35.かりかり、別荘会話
タイガさんが空飛んで帰った後、俺たちは別荘に入った。ゴドーさんも離れてたし荷物の積み下ろし手伝おうかと思ったんだけどさ、オリザさんに止められたんだよ。
「これは私たち使用人のお仕事なんですよー。主のご一家に手伝わせちゃったりしたら、私たちが無能だって思われるんですー。お気持ちだけで、十分ですからね?」
……だって。要するに、使用人がする仕事を俺たちが手伝っちゃ外聞が悪いとか、そういうことらしい。
まあ、良くしてくれてる皆が悪く言われるのは嫌なので、ごめんなさいと思いながら先に入る。ってか、皆すごく働き者で俺、ほんと申し訳ない。
オリザさんとミノウさんは俺の荷物を片付けてくれてるし、カンナさんもさっきちらっと見たけど多分サリュウの荷物をかたしてる最中。結局、しっかりした木製の階段を上がったところにある扉を開けてくれたのは、戻ってきたゴドーさんだった。
「わしが案内せねばなりませんでしたな。さあ、どうぞどうぞ」
「はい。失礼します」
何か両親もサリュウも入らないので、俺が一番に入れてもらう形になる。扉も木で出来ていて、厚みがすごい。やっぱり冬寒いから、防寒のためなんだろうなあ。
「……うわ」
「いかがでございましょう」
中に入った途端、思わず声上げた。尋ねてきたゴドーさんの声が自慢気に聞こえたけど、そりゃ自慢だろ。

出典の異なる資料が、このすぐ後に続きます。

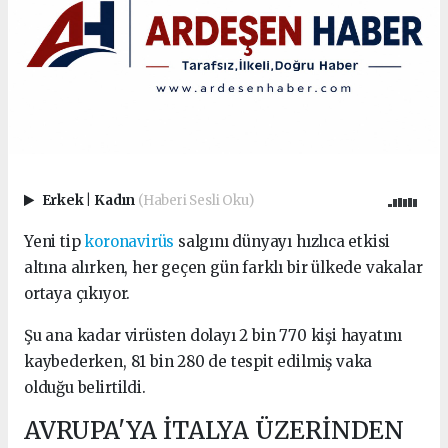
Erkek
|
Kadın
(Haberi Sesli Oku)
Yeni tip
koronavirüs
salgını dünyayı hızlıca etkisi
altına alırken, her geçen gün farklı bir ülkede vakalar
ortaya çıkıyor.
Şu ana kadar virüsten dolayı 2 bin 770 kişi hayatını
kaybederken, 81 bin 280 de tespit edilmiş vaka
olduğu belirtildi.
AVRUPA'YA İTALYA ÜZERİNDEN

丁寧に掃除された内装は、割とログハウスっぽい感じ。白木の壁と天井が空間を包み込んでて、床はやっぱり木なんだけどその上に屋敷よりはシンプルな、花柄のじゅうたんが敷いてある。あ、奥に大きな暖炉がある。
あと、木がメインでできてるせいかこう、独特の香りがさ。ああこれって感じで、室内の空気に混じってる。
石が多い屋敷より、こっちのほうが俺には親近感あるな。そういう世界で育ったから、なのかね。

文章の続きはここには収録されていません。